Preheat oven to 350 degrees and line a baking sheet with parchment paper.
In a food processor, pulse almonds and oats together until a fine meal develops. Take care not to overprocess else the nuts will release their oils and morph into almond butter. Add mixture to a large bowl. Stir in flour, brown sugar, baking soda, spices, and salt. Whisk well until any clumps of brown sugar are thoroughly incorporated in the batter.
In a separate bowl, whisk molasses, maple syrup, coconut oil, and vanilla until smooth. Add dry ingredients to wet and stir with a rubber spatula. Add milk 1 tablespoon at a time until batter is cohesive. Fold in cranberries and white chocolate chips.
Roll batter into 1-1/2 inch balls and press gently to flatten. Place on baking sheet about an inch or so apart - the cookies do rise and spread a bit. Bake for 10-12 minutes until bottom edges are lightly crisp. Remove from oven and cool 10 minutes on the baking sheet (the cookies will continue to bake and crisp up in the process), then transfer to a wire cookie rack and cool completely.

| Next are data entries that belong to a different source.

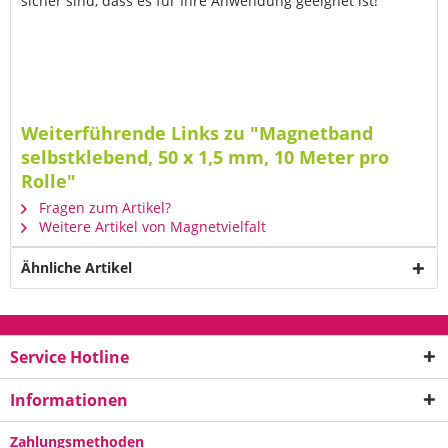
sicher sind, dass es für Ihre Anwendung geeignet ist!
Weiterführende Links zu "Magnetband
selbstklebend, 50 x 1,5 mm, 10 Meter pro
Rolle"
Fragen zum Artikel?
Weitere Artikel von Magnetvielfalt
Ähnliche Artikel
Service Hotline
Informationen
Zahlungsmethoden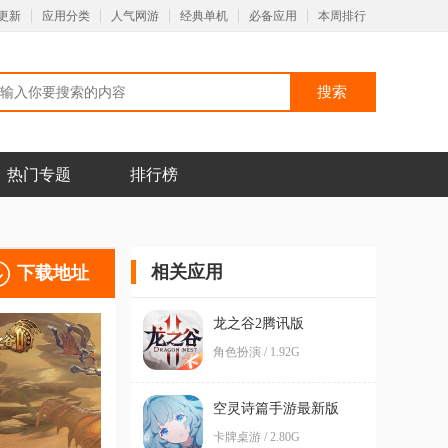
更新
应用分类
人气网游
经典单机
必备应用
本周排行
热门专题
排行榜
相关应用
下载地址
龙之谷2腾讯版
角色扮演 / 1.92G
空灵诗篇手游最新版
卡牌桌游 / 2.80G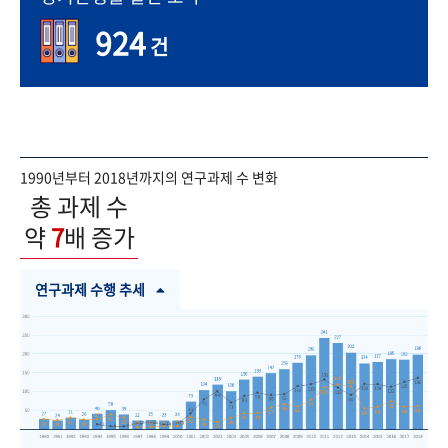
924
건
1990년부터 2018년까지의 연구과제 수 변화
총 과제 수
약
7
배 증가
연구과제 수행 추세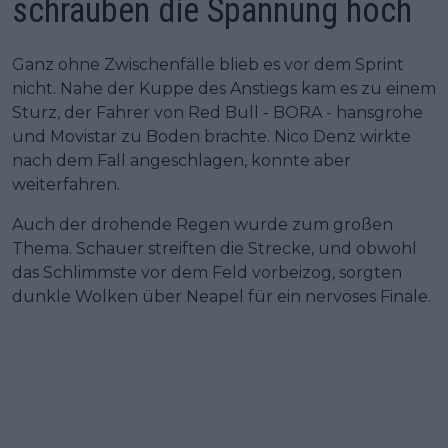
schrauben die Spannung hoch
Ganz ohne Zwischenfälle blieb es vor dem Sprint
nicht. Nahe der Kuppe des Anstiegs kam es zu einem
Sturz, der Fahrer von Red Bull - BORA - hansgrohe
und Movistar zu Boden brachte. Nico Denz wirkte
nach dem Fall angeschlagen, konnte aber
weiterfahren.
Auch der drohende Regen wurde zum großen
Thema. Schauer streiften die Strecke, und obwohl
das Schlimmste vor dem Feld vorbeizog, sorgten
dunkle Wolken über Neapel für ein nervöses Finale.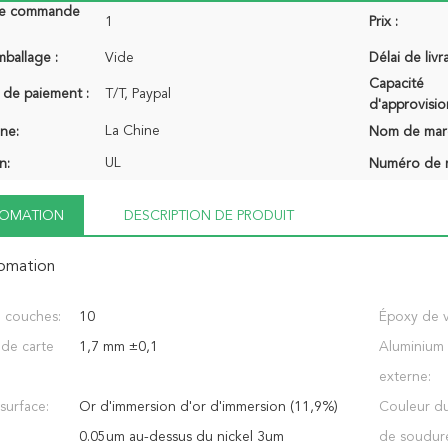
de commande
1
Prix :
mballage :
Vide
Délai de livr
Capacité
 de paiement :
T/T, Paypal
d'approvisi
La Chine
ine:
Nom de mar
UL
n:
Numéro de 
NFOMATION
DESCRIPTION DE PRODUIT
fomation
 couches:
10
Époxy de v
e de carte
1,7 mm ±0,1
Aluminium 
externe:
 surface:
Or d'immersion d'or d'immersion (11,9%)
Couleur d
0.05um au-dessus du nickel 3um
de soudur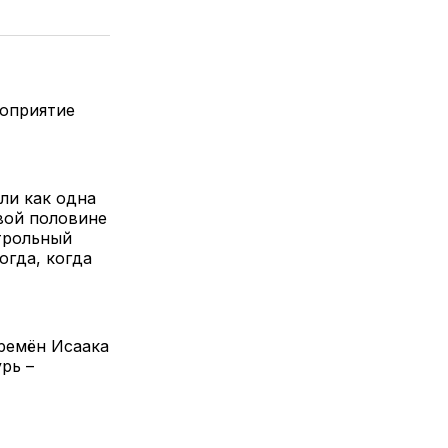
елитесь
лкой
роприятие
ли как одна
вой половине
строльный
огда, когда
времён Исаака
рь –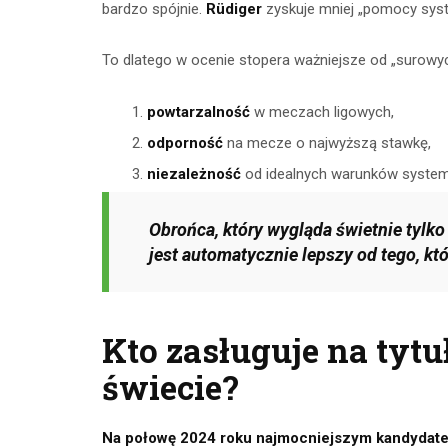
bardzo spójnie.
Rüdiger
zyskuje mniej „pomocy syst
To dlatego w ocenie stopera ważniejsze od „surowych
powtarzalność
w meczach ligowych,
odporność
na mecze o najwyższą stawkę,
niezależność
od idealnych warunków syste
Obrońca, który wygląda świetnie tylk
jest automatycznie lepszy od tego, k
Kto zasługuje na tytu
świecie?
Na połowę 2024 roku najmocniejszym kandydatem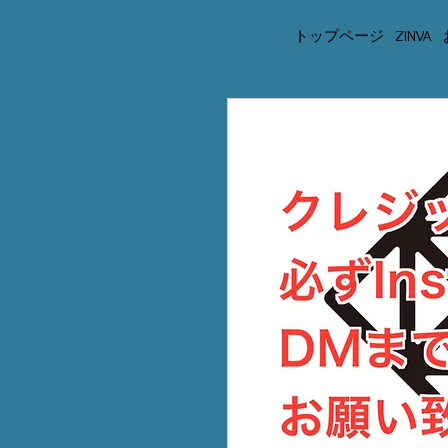
トップページ
ZINVA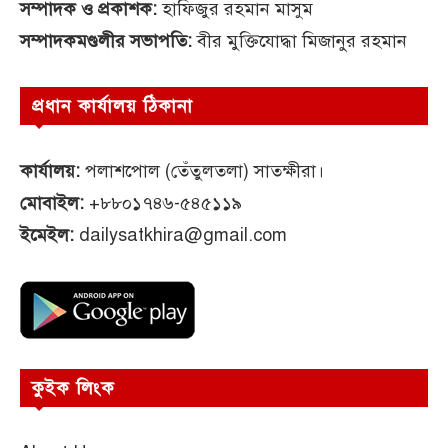
সম্পাদক ও প্রকাশক:
হাফিজুর রহমান মাসুম
সম্পাদকমণ্ডলীর সভাপতি:
বীর মুক্তিযোদ্ধা মিজানুর রহমান
প্রধান কার্যালয় ঠিকানা
কার্যালয়:
পলাশপোল (তেঁতুলতলা) সাতক্ষীরা।
মোবাইল:
+৮৮০১৭৪৬-৫৪৫১১৯
ইমেইল:
dailysatkhira@gmail.com
কুইক লিংক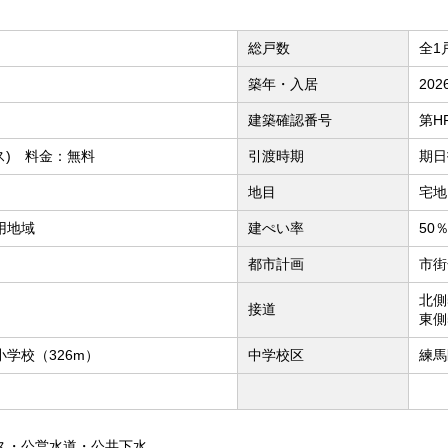
総戸数
全1
築年・入居
20
建築確認番号
第HP
ス) 料金：無料
引渡時期
期日
地目
宅地
用地域
建ぺい率
50
都市計画
市街
北側
接道
東側
学校（326m）
中学校区
練馬
ス・公営水道・公共下水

While cookies cool, make the glaze. Combine powdered sugar, orange juice and vanilla in a small bowl and whisk with a fork until incorporated. You may choose to add more juice or sugar depending on preferred thickness.
When cookies are completely cool to the touch. decorate! I used a fork to drizzle glaze overtop, but a spoon works well also. If you know an artistic method of glazing cookies, go for it! Serve with coffee or milk for a delightful midday or midnight treat.